The process with which I'm familiar in San Francisco is a slightly tedious but usefully redundant one: one polling place official (PPO) checks my address and name against a printer roster, and then nods to another PPO, who finds the name on a second roster and has me countersign. I then receive a blue privacy folder with the ballot sheet(s) in it, and retire to a plastic booth where I connect the dots. The process is synchronous: all of these steps must complete for each person before the PPOs begin processing the next voter.
Today was a demonstration of how little training the PPOs have. As I showed my ID (State Driver's License) to the first PPO, a second began collating the ballot sheets for me:I had to tell him my part affiliation, so that he could put the correct primary sheet into the folder. He then got up and went away from the table, leaving two other PPOs to finish up. The first had found my name on the first roster, but the second couldn't find my strongly-ethnic name, and was at the point of giving up when I pointed to it. She then spent some time comparing my ID with the printed name, and just as she realised that the two matched, couldn't find a pen to tick off my name.
They abandoned the folder that the first official had prepared, and began assembling a new one ("I'm a registered Democrat", I repeated). When I got to the booth, I found that I had two primary ballots, one Democrat and one Independent, but no ballot for state and local propositions and offices. The officials didn't grasp my position, and finally insisted that we start over. I pointed out that they needed to give me one from that stack, and one from that stack, and then made my way back to a booth. I don't know what happened to the first set of ballots I started on; they took them back, but I don't know whether they were physically discarded or simply put aside.
Anna reported that a polling official at the church where she voted couldn't find her name, either.
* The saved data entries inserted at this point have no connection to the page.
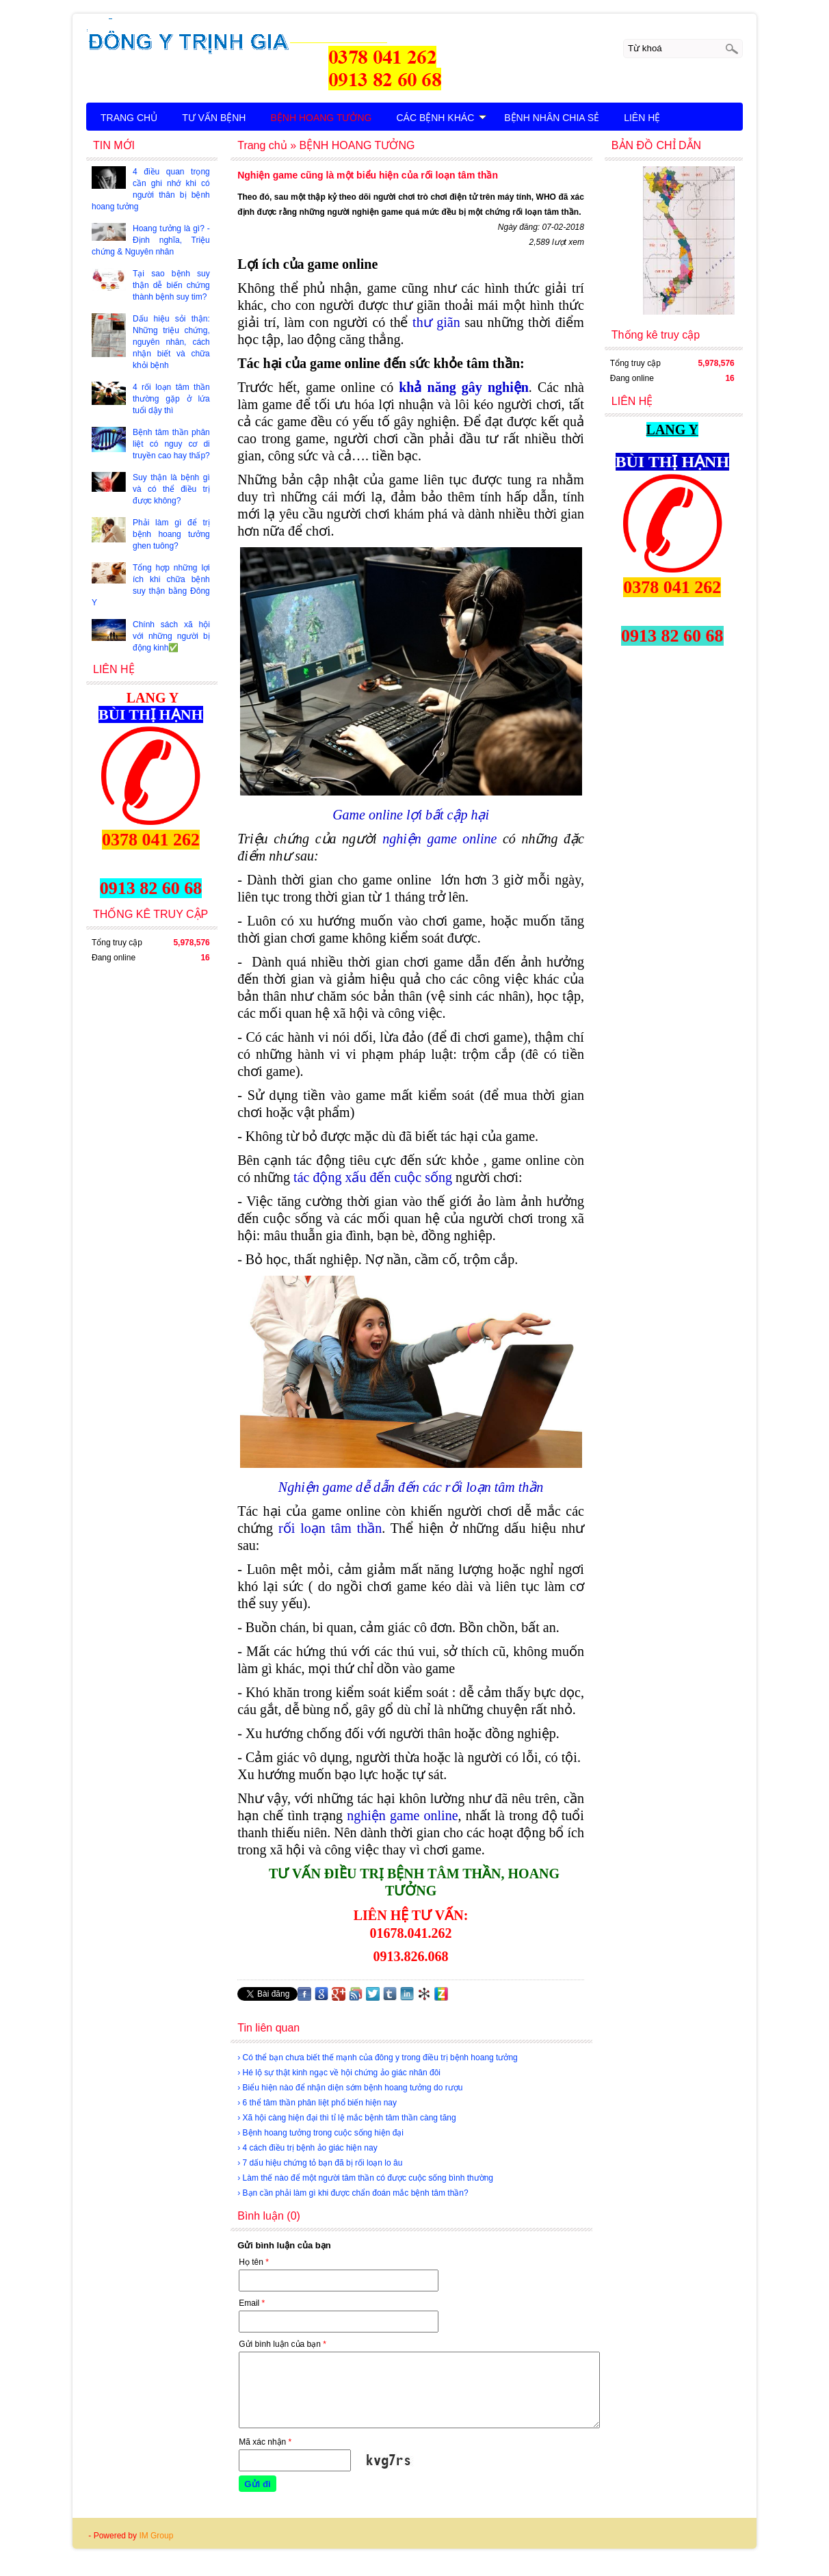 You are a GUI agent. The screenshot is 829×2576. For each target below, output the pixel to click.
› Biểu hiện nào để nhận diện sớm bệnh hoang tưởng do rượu (349, 2087)
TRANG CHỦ (129, 117)
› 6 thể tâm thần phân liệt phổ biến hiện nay (317, 2102)
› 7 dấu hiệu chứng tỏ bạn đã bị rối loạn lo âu (319, 2163)
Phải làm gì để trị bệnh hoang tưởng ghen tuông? (171, 534)
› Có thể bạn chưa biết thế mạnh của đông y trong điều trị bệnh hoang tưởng (377, 2057)
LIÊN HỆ (642, 117)
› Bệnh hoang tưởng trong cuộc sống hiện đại (320, 2133)
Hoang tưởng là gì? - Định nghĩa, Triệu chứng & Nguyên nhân (151, 240)
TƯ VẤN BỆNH (214, 117)
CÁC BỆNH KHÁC (441, 117)
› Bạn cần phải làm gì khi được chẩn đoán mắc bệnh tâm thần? (352, 2193)
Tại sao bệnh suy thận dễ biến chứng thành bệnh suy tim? (171, 285)
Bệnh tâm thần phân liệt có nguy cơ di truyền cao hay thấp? (171, 444)
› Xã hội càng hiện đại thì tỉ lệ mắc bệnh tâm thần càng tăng (346, 2117)
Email (252, 2303)
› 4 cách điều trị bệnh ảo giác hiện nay (307, 2148)
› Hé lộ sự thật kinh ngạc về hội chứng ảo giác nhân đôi (338, 2072)
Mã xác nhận (265, 2442)
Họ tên (254, 2262)
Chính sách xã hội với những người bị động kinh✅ (171, 636)
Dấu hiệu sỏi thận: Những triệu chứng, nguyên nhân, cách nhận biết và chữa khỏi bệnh (171, 342)
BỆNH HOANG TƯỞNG (320, 117)
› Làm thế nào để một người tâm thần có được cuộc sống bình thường (365, 2178)
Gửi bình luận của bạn (282, 2344)
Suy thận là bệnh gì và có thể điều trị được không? (171, 489)
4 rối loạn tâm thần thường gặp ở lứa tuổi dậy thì (171, 398)
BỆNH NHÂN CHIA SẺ (551, 117) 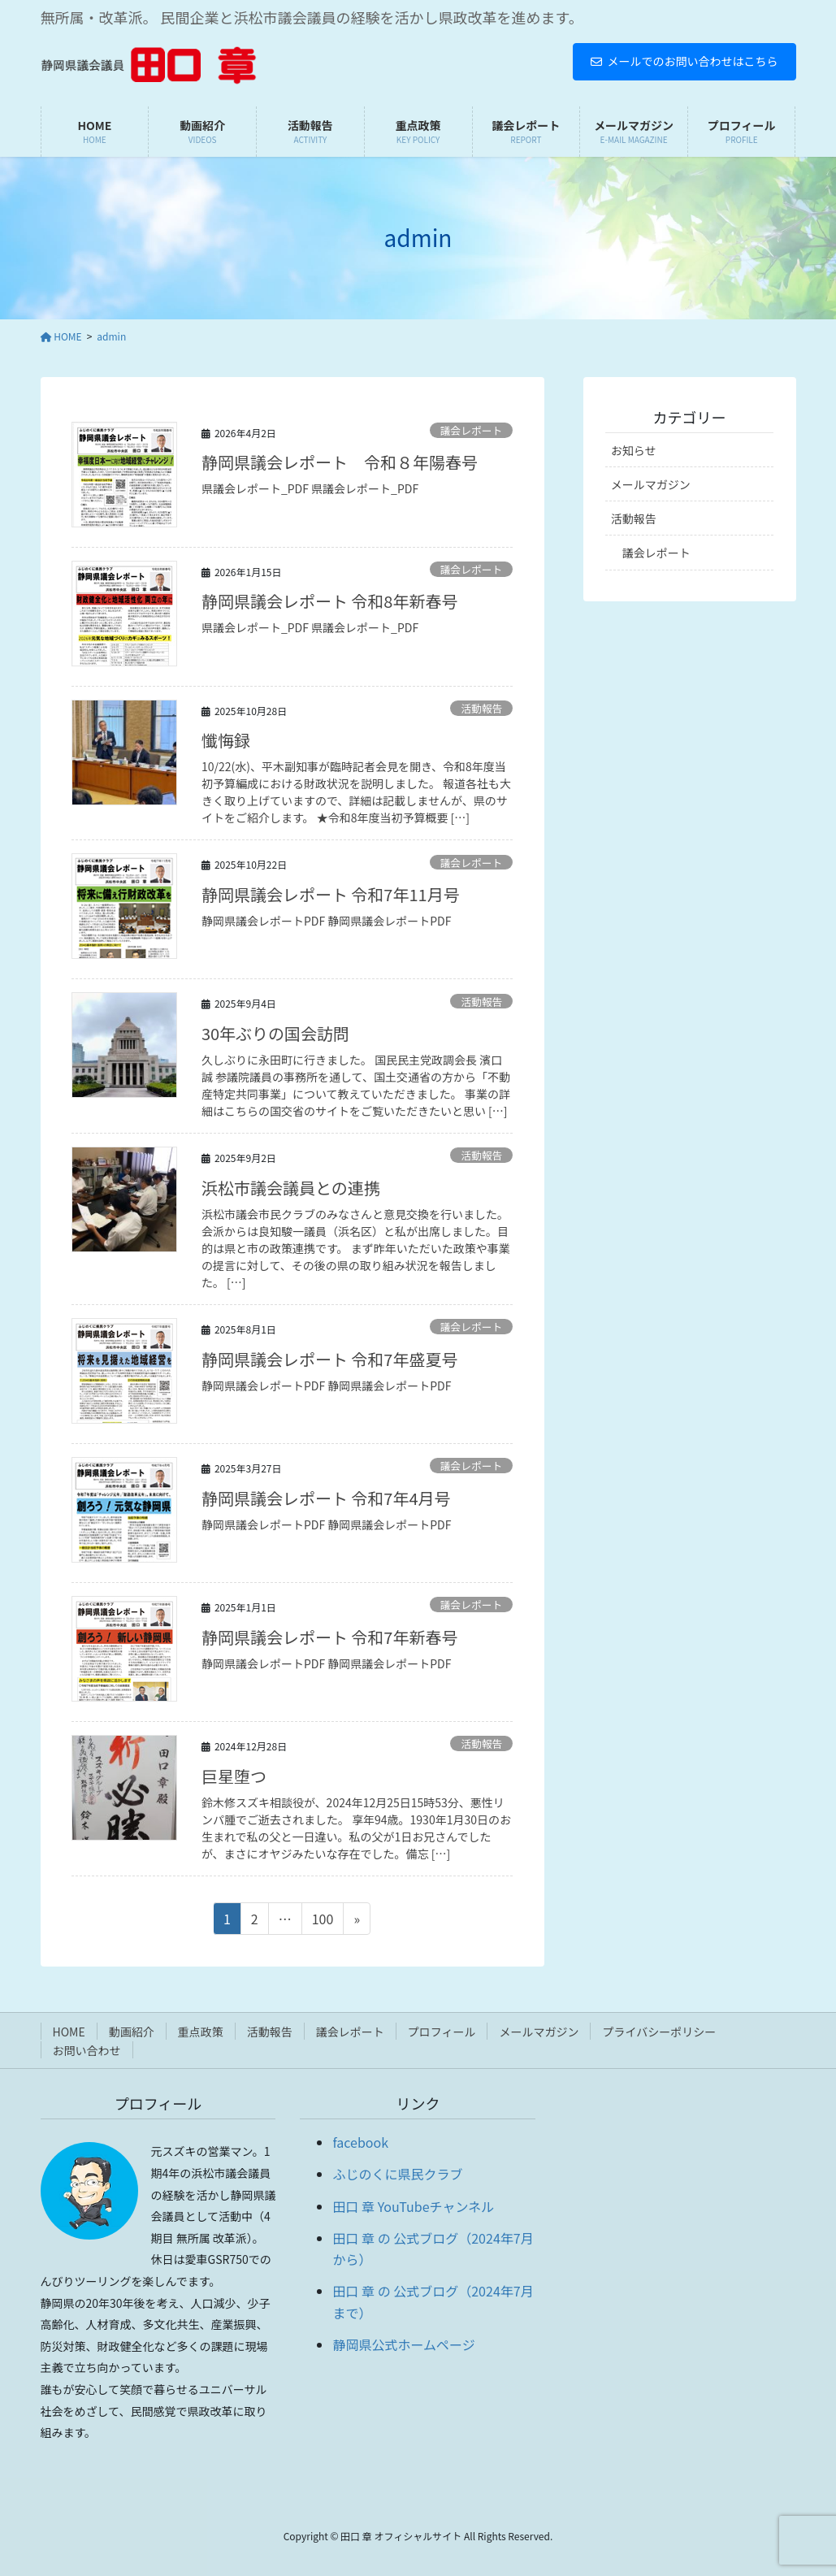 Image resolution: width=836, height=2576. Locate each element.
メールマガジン (651, 484)
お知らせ (633, 450)
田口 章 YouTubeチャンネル (413, 2206)
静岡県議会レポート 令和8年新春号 (329, 601)
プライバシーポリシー (659, 2031)
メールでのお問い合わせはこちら (684, 61)
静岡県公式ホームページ (403, 2344)
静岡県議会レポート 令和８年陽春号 (339, 462)
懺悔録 (225, 740)
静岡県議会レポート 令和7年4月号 (326, 1498)
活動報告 (481, 708)
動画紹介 (131, 2031)
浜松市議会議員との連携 (290, 1187)
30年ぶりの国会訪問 (275, 1033)
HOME (69, 2031)
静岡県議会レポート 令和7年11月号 (330, 894)
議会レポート (471, 430)
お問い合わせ (87, 2050)
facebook (360, 2142)
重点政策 (200, 2031)
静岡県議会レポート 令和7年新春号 (329, 1637)
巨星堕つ (233, 1776)
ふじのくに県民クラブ (397, 2174)
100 (322, 1921)
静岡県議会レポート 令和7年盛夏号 (329, 1359)
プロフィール (442, 2031) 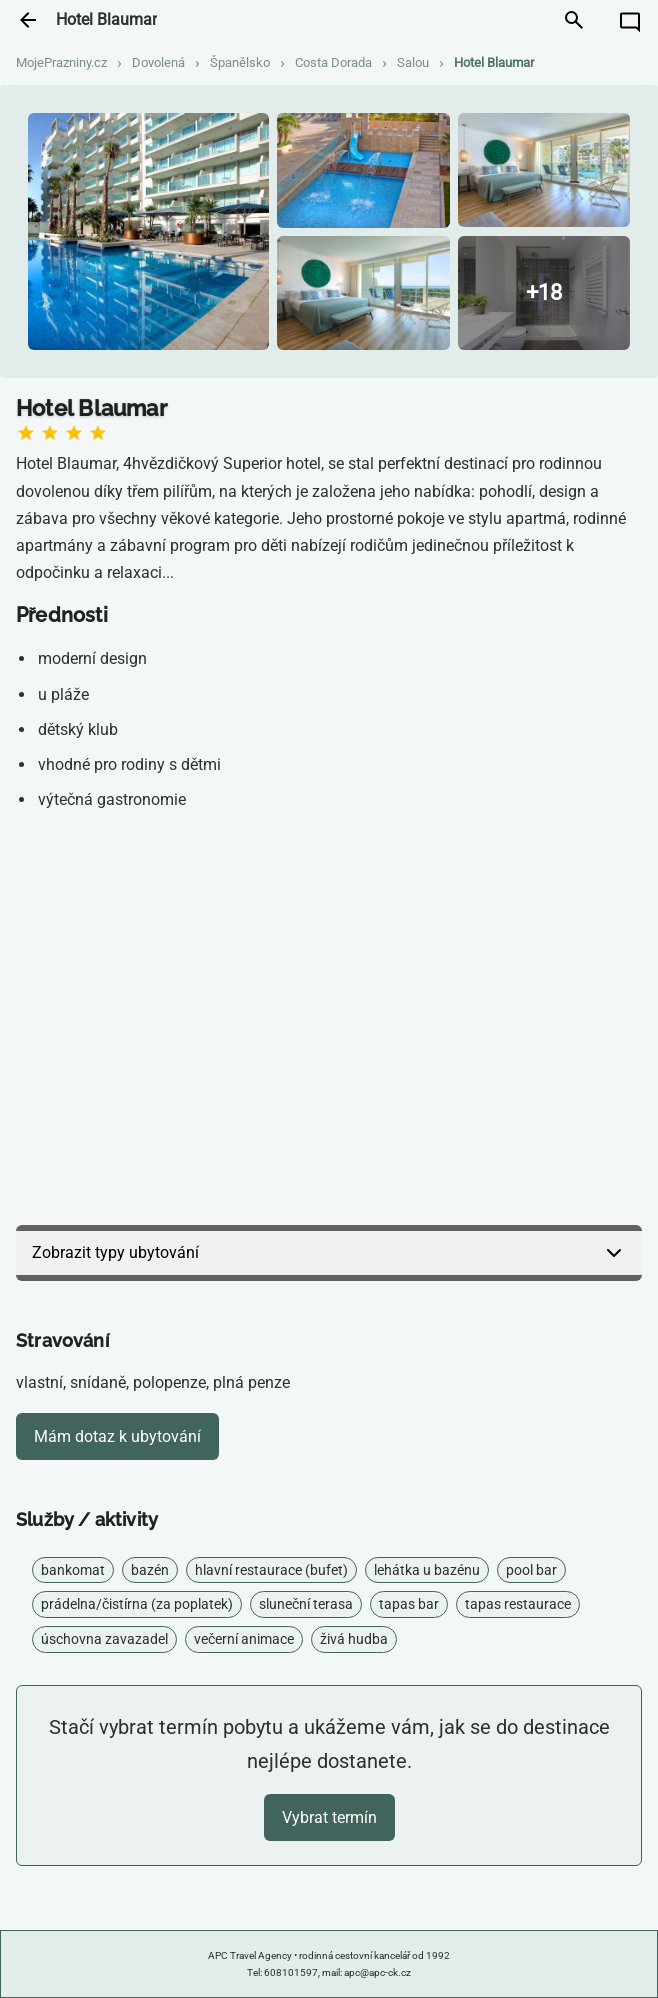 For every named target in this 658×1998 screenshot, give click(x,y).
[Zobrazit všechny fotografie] (544, 293)
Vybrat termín (329, 1817)
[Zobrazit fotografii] (148, 232)
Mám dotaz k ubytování (117, 1436) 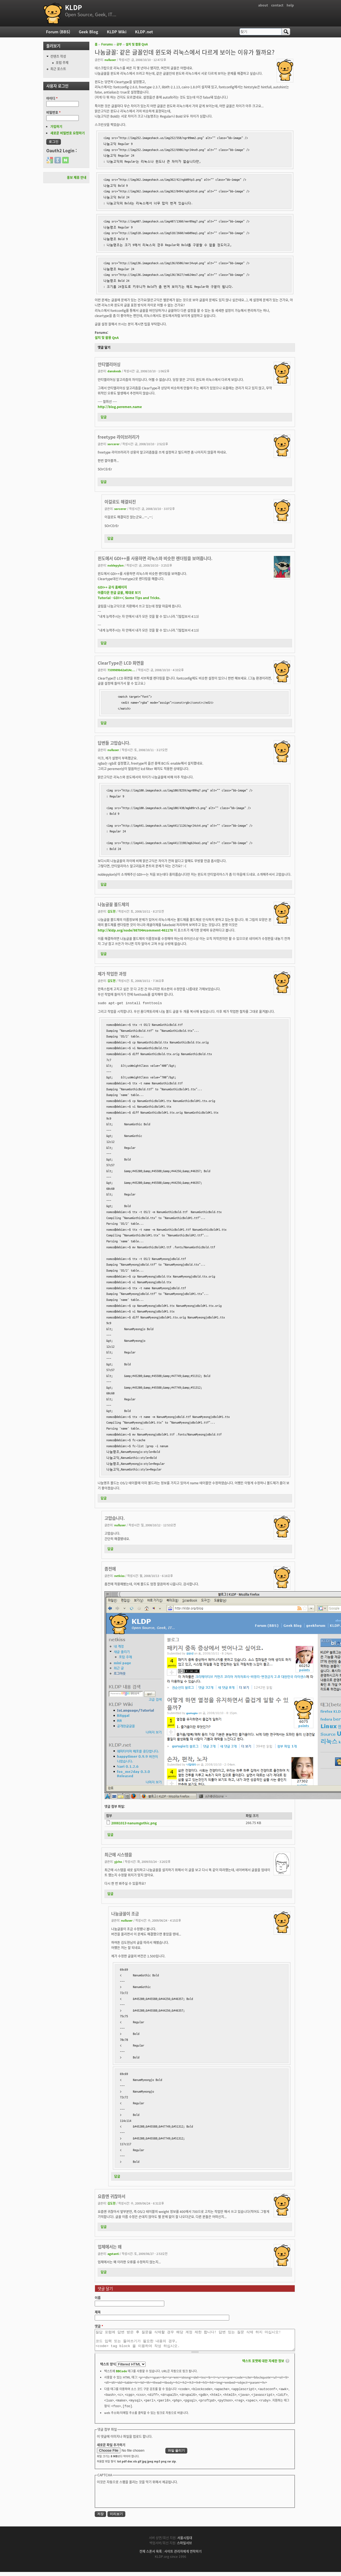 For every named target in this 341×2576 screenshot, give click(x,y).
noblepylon (115, 565)
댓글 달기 (104, 347)
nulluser (110, 59)
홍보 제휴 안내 (76, 177)
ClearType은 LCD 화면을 (121, 663)
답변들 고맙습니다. (114, 743)
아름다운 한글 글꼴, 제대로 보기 (119, 592)
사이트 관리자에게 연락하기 (183, 2555)
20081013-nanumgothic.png (134, 1823)
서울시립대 (184, 2541)
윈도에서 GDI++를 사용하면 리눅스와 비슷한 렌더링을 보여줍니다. (155, 558)
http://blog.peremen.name (120, 406)
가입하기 (56, 126)
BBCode (121, 2375)
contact (277, 5)
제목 (98, 2312)
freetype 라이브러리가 (118, 437)
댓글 (99, 2326)
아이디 (52, 98)
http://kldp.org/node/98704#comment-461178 (135, 930)
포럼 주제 (62, 62)
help (290, 5)
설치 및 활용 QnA (137, 44)
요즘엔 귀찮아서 (111, 2196)
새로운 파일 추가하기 (111, 2448)
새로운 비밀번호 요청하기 (67, 133)
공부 (119, 44)
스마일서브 (184, 2547)
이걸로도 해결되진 (120, 502)
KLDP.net (144, 32)
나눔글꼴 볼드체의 (113, 904)
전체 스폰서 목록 (150, 2555)
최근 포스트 (58, 68)
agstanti (113, 2253)
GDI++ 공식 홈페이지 (112, 587)
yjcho (118, 1861)
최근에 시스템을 (118, 1854)
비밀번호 (53, 112)
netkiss (119, 1575)
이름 (98, 2297)
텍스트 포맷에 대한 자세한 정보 (263, 2364)
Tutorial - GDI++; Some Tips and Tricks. (129, 597)
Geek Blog (88, 32)
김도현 (111, 911)
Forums (107, 44)
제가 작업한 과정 (112, 974)
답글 (104, 417)
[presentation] (138, 2499)
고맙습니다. (114, 1518)
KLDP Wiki (116, 32)
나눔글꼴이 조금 (125, 1914)
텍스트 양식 (108, 2368)
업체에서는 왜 (110, 2247)
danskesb (114, 371)
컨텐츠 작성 (58, 56)
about (263, 5)
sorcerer (113, 444)
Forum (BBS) (58, 32)
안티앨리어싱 (109, 364)
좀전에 (110, 1569)
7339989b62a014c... (121, 670)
One of the PPO responsibilities is helping voters understand instructions and ballots; how can they accomplish this, when they can't collate the ballots or alphabetize unfamiliar names?
In the state election last November, I cast ballots twice; the first round were invalidated (the PPO placed it in a paper envelope, which he in turn labelled INVALID with a marking pen). The second batch I fed into the Eagle computer.
Began reading Truman Capote's Music for Chameleons. Now I wonder: the deliberately-titled "Nonfiction Account of an American Crime" novella which marks his entreé into the nonfiction novel genre (did he create that? as he more-or-less claims in the Introduction) bears the mark of verisimilitude as does, say, Fargo, which starts off with the title "Based on a true story." And of course it wasn't.
Never mind that the incident which sparks all the crime is a land-grab for water rights.
I would like to find a nice, short biography of Capote. I never finished either Rexroth's Autobiographical Novel or the biography which I have started several times in the past six years -- and Rexroth has long fascinated me, in his writing and in his life. He lived just down the street, on the same block as I live now.
The suggestive power of media: all the talking, the opinion columns, the cinema marquees have embedded a certain word in my mind, and with that word a certain shade of its meaning. And that's why I have "The Passion of Lovers" by bauhaus in my mind.
Thank goodness for the ipod, which has soothed this desire.